(Page-level text extractions)
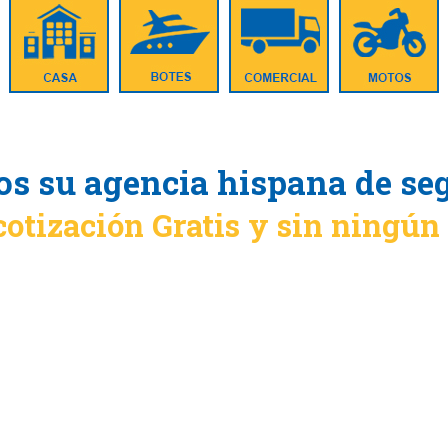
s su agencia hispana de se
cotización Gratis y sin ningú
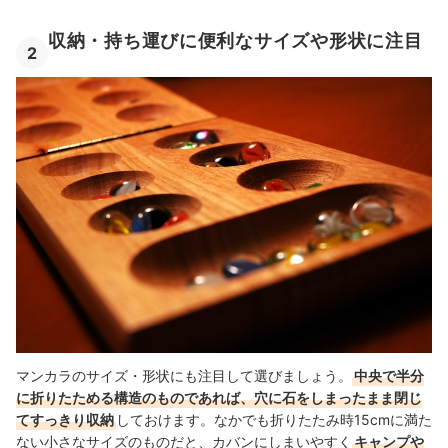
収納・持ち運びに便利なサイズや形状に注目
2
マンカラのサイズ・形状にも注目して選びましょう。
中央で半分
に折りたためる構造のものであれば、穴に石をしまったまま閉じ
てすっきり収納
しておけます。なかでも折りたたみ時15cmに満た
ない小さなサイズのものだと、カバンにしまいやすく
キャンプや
---
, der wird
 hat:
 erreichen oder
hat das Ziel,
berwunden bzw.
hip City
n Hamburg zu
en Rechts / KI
---
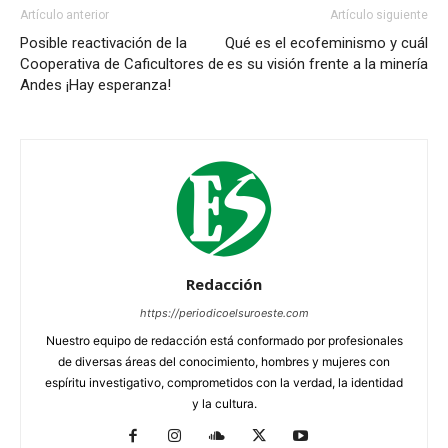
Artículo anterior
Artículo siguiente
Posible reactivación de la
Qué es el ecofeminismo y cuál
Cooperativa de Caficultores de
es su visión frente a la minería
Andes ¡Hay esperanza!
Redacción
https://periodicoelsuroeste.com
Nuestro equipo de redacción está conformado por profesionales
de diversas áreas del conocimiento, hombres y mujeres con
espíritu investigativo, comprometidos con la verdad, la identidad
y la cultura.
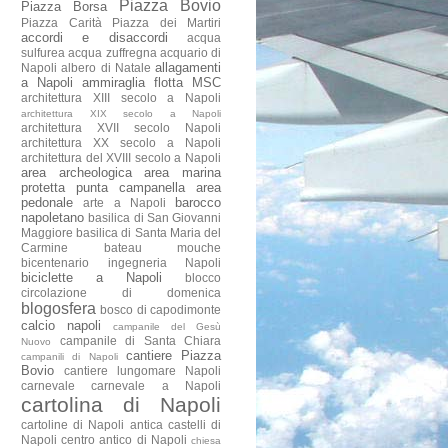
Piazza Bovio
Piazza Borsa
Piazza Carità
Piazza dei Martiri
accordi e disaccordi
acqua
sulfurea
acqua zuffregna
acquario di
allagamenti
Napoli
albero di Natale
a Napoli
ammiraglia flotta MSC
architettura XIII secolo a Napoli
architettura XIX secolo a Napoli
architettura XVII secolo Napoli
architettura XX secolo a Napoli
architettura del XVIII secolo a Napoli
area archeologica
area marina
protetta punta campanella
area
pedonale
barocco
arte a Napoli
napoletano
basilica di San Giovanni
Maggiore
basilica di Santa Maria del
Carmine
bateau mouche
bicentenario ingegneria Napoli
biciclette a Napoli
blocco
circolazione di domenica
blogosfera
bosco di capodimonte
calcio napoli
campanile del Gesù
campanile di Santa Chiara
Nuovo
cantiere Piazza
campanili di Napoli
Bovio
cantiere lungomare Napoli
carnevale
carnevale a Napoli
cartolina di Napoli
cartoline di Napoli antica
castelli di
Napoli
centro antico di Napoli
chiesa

About this exercise:
Starting at the line that contains "architettura del XVIII secolo a Napoli" and stopping after the line that contains "bicentenario ingegneria Napoli", write out every line exactly as it appears above, and no other line.

Finished exercise:
architettura del XVIII secolo a Napoli
area archeologica
area marina
protetta punta campanella
area
pedonale
barocco
arte a Napoli
napoletano
basilica di San Giovanni
Maggiore
basilica di Santa Maria del
Carmine
bateau mouche
bicentenario ingegneria Napoli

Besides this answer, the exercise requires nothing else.